Brave new worlds: rkss shares a mix & some thoughts on flattening the hierarchy of cultural value in music ahead of Sonic Acts 2019

19 February 2019

“My process is more assembling ideas, be that rhythms or textures and then putting them together live,” writes rkss (aka Robin Buckley) via email about the way she tailors digital sound objects using computer music processes to create something wholly unique and unexpected. “The improvisation comes from the narrative that is constructed from these various parts.” This is an approach that has spanned past releases — including 2016’s Top Charted and 2017’s Brostep in the Style of Florian Hecker — and become crystallised in last year’s DJ Toolsreleased via Lee Gamble’s relatively new UIQ label.

rkss. Photo by Alessia Gunawan.

The album features a practical title for its practical mode of music production, which is hijacking and reconfiguring the electronic producer sample pack. With it, Buckley takes the kick drums of ‘EDM Kicks Vol 1’ and manipulates them to contravene their intended use. Instead of producing nine dance floor bangers, she speeds up, slows down and splits apart these beats to create sometimes calming, sometimes eerie sonic worlds. Brittle distortion and aluminous jingles knock up and against each other under the typically functional track title of ‘modern EDM tracks ni such styles as_ electro house, progressive house, bigroom, dutch tracks! Incognet Club essentials Vol. 1 is first’. Crackling and crumbly synth lines scrape over bass-y thumps that tumble and stumble in resonant bundles on ‘house, electro house, club house. Producer by Hyder & Ribo. All the sounds are offered as 24bit WAV files and midi files which are’. They swell up and around its listener.

The intention of such a method is manifold, not only to explore the moments where seemingly distinct musical styles and genres intersect but how their mutual contexts can be reconfigured to be more inclusive. This is in keeping with the festival remit of Sonic Acts 2019 — running at venues across Amsterdam from February 21 to 24 — with its ‘Hereafter’ edition aiming to re-imagine a different reality by looking back, re-evaluating and untangling “the threads that encumber our thinking outside the sticky terrain of neoliberalism.” rkss does this in her own way, by imagining and materialising a queer club space for herself and her peers to exist in.

**I’m interested in how you work with this musique concrète and found sound approach, treating online and digital sound objects in a similar manner to field recording through what you find in samples packs, incidental film audio and YouTube rips, can you tell me more about what draws you to this approach?Robin Buckley: I think it stems from me consuming music that generated new sonic worlds and often times these records were made from non-musical sound sources. The sample was always more fascinating to me as a listener than, for example, the synth. As for these specific ones you mentioned, I think these appealed to me because I didn’t hear them being presented by other people in way that made sense to me, so I wanted to create something with them myself.**You talk a lot about this flattening of musical genres and contexts in terms of a hierarchy of cultural value. This is something that AQNB, myself and perhaps this generation of Gen Y and Z babies, are very interested in. However, we’re also aware of the danger of either legitimising or delegitimising one or the other at the expensive of criticality. Is this something you think about when you work in this way?

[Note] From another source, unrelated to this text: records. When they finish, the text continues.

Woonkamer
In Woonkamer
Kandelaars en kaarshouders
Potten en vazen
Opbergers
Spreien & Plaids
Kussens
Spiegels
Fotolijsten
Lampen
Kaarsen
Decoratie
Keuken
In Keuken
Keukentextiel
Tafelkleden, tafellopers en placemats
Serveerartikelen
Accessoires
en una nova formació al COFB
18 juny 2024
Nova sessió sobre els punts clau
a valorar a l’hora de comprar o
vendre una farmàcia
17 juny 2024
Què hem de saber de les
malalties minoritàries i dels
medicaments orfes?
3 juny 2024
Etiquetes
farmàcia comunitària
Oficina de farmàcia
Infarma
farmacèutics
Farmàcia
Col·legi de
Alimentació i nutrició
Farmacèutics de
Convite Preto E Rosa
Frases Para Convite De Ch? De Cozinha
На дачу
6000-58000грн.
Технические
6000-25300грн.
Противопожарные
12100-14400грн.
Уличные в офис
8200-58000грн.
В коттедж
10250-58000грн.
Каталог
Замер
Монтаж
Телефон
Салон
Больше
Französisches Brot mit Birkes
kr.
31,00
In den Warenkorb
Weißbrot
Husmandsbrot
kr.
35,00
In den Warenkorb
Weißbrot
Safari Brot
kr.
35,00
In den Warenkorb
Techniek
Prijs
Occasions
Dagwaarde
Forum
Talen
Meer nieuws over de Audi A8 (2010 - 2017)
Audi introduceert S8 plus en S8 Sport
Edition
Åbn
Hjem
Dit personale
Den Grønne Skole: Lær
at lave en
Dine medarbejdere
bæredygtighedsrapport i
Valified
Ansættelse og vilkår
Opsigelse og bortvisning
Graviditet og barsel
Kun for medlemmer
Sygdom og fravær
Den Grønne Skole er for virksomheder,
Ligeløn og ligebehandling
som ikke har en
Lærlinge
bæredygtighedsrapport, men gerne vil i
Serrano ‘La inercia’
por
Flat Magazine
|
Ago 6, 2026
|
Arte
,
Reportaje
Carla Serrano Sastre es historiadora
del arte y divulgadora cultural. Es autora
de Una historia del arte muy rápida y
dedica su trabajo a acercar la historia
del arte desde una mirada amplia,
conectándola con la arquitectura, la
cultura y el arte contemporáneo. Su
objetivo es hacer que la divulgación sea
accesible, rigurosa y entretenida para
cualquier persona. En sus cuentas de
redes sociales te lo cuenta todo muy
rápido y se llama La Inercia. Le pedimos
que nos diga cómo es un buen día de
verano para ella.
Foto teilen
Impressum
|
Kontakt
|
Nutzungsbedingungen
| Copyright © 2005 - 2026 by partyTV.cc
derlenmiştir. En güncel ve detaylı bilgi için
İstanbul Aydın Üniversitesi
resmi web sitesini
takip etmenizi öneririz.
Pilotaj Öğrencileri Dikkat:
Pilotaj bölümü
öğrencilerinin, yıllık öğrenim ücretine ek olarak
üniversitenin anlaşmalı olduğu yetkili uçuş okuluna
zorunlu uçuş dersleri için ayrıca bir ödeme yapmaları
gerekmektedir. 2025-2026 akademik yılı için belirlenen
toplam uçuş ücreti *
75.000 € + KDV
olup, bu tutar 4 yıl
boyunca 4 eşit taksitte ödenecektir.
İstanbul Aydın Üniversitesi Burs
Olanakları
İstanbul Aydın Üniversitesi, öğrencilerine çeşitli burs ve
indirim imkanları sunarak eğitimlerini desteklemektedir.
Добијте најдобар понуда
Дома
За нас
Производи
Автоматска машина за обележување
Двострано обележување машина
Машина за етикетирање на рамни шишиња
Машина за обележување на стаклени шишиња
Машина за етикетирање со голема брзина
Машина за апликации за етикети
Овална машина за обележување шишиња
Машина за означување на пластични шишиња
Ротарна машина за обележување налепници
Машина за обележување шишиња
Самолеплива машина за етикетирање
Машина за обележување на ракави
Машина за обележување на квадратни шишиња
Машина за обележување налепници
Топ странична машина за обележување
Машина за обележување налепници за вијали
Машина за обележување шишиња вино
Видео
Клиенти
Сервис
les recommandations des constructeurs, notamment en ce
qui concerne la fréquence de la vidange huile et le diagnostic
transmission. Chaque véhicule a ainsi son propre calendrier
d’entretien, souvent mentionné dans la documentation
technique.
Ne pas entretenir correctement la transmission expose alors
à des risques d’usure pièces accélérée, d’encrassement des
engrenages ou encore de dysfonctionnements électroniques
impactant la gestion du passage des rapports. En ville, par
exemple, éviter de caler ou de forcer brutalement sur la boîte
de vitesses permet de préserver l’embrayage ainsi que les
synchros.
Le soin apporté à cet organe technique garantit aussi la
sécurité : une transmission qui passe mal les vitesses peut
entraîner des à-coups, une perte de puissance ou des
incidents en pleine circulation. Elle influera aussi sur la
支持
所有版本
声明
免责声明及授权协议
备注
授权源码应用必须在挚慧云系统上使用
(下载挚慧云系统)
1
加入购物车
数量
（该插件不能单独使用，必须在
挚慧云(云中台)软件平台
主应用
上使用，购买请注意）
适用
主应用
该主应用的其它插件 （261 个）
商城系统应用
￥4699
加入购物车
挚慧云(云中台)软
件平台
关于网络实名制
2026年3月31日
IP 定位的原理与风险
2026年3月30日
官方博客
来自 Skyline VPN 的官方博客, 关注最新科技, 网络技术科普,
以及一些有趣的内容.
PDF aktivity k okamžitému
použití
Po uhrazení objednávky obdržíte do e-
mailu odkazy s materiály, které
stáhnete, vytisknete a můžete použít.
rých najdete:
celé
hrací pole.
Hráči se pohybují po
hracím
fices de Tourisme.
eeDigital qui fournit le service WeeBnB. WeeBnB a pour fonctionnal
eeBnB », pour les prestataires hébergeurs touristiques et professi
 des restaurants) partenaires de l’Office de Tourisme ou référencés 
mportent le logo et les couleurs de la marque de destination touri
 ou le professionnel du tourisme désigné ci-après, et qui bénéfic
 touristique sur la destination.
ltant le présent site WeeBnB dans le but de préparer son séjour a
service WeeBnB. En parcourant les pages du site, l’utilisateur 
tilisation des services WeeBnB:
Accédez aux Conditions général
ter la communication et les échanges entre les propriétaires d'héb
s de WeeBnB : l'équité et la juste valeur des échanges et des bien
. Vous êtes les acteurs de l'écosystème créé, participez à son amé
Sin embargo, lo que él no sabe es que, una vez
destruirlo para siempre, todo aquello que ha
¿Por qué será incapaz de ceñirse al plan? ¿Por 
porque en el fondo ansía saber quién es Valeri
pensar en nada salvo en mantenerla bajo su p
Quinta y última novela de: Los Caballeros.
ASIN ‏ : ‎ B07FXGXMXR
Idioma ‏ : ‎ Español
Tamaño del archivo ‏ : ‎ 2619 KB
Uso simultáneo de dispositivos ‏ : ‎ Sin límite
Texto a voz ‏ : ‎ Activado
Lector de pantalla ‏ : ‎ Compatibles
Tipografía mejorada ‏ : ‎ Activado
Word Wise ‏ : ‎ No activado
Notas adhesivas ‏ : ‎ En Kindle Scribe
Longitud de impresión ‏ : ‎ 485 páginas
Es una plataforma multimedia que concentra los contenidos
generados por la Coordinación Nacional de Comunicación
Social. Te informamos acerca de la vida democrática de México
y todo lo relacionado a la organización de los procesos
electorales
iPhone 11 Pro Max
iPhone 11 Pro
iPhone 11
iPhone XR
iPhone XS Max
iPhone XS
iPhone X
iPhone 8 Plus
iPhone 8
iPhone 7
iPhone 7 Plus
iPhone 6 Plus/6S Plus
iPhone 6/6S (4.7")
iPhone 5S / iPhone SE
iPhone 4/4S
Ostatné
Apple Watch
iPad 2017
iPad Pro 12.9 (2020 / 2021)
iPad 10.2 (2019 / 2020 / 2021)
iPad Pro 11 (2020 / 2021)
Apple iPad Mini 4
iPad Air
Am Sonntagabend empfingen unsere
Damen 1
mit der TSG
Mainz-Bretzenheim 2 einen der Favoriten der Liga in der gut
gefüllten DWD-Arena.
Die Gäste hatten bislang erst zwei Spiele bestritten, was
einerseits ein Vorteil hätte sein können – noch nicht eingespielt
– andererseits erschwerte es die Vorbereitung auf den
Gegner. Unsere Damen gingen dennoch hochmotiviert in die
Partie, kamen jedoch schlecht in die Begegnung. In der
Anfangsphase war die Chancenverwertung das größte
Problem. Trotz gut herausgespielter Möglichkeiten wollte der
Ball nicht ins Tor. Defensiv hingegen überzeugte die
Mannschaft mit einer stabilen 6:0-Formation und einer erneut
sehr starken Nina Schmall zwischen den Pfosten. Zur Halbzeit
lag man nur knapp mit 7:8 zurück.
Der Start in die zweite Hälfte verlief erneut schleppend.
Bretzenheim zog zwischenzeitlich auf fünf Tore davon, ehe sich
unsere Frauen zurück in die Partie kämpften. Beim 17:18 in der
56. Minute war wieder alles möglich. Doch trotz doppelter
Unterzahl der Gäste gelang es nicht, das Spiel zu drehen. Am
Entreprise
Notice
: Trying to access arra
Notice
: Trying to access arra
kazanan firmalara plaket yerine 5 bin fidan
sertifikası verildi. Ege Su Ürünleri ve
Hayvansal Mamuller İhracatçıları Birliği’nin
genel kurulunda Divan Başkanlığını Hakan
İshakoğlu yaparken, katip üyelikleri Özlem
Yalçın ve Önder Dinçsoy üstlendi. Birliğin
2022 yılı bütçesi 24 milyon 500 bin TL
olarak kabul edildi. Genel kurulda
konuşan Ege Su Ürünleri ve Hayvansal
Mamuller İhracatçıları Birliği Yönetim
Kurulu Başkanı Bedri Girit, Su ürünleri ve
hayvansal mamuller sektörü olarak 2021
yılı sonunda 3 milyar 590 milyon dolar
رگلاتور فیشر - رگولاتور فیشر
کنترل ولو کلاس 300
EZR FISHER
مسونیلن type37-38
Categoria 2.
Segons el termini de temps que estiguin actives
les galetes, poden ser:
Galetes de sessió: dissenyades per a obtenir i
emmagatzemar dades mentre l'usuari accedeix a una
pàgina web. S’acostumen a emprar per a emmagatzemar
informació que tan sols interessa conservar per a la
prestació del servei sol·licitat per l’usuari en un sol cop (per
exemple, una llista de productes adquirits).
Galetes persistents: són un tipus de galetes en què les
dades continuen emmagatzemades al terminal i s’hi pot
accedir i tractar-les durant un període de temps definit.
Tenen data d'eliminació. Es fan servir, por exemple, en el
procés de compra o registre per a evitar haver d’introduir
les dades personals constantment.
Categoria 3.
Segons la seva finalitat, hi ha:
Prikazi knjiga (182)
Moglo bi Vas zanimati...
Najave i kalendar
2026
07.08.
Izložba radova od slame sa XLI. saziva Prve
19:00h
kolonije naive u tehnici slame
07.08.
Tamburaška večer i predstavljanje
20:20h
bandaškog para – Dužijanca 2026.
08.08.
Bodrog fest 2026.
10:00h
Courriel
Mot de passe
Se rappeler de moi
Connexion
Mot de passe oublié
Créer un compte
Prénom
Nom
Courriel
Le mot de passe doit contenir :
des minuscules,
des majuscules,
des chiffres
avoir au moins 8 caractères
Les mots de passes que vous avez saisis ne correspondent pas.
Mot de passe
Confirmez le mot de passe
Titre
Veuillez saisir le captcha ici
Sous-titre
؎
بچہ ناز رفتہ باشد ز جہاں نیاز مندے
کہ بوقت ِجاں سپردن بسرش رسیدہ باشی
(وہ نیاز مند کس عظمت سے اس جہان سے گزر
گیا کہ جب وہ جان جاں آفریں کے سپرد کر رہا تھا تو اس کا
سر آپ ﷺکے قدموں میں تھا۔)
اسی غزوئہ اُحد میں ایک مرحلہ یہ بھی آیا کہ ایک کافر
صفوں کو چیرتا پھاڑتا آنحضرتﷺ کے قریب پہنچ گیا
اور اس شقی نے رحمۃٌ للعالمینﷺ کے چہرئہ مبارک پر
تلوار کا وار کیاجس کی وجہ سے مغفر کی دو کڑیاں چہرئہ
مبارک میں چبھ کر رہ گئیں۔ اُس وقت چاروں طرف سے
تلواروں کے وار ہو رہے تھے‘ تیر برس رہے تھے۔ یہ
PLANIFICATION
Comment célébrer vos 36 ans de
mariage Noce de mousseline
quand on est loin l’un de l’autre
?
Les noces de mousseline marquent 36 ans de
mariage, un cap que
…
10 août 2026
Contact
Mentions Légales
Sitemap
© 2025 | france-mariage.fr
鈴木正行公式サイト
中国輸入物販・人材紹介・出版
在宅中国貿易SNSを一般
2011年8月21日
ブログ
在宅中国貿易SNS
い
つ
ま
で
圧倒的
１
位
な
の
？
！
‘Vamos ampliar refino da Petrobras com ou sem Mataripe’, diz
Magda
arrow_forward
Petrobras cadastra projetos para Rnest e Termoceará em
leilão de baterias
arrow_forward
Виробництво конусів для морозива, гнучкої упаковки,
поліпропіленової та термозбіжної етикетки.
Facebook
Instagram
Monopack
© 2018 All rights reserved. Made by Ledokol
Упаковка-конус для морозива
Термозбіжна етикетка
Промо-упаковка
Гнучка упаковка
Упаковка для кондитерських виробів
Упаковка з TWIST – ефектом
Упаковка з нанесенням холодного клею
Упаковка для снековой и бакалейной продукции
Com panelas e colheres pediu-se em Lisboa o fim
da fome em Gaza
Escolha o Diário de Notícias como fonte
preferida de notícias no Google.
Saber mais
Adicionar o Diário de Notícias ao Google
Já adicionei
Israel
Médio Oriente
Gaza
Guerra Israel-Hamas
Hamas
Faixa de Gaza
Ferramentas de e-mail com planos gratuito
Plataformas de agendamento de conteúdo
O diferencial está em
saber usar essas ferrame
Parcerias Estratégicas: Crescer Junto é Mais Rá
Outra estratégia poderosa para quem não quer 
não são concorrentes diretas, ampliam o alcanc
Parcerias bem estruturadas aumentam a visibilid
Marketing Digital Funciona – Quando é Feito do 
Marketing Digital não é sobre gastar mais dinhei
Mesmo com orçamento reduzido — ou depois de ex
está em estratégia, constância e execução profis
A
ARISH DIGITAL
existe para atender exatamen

rkss. Image by Natalia Podgorska.

RB: Totally. I think it’s not a question of flattening everything for the sake of being able to do so, but being quite specific about what you are putting together. In general I am working against a standard or a default position that I encounter and by flattening, for example, academic computer music and EDM starter packs, I am trying to open up a specific cultural critique. I mean, as a historical moment, when I am able to load any kind of gif and place it alongside any other in my Instagram story, we are at mass adoption of ‘flattening’ and so it becomes quite important to be able to contextualise what you are doing with your ‘flattening’ 🙂

**A key focus for us at AQNB has been strategies of differentiation and resistance, which is something your ‘Queer Plastics’ project explored via the non-normative possibilities via this malleable synthetic compound. This makes me think about plastic as this fetish object that functions as a symbol, or projection of freedom, while at the same time being this environmentally destructive material. Is this a kind of metaphor for how you work with this diverse range of sonic and cultural influences?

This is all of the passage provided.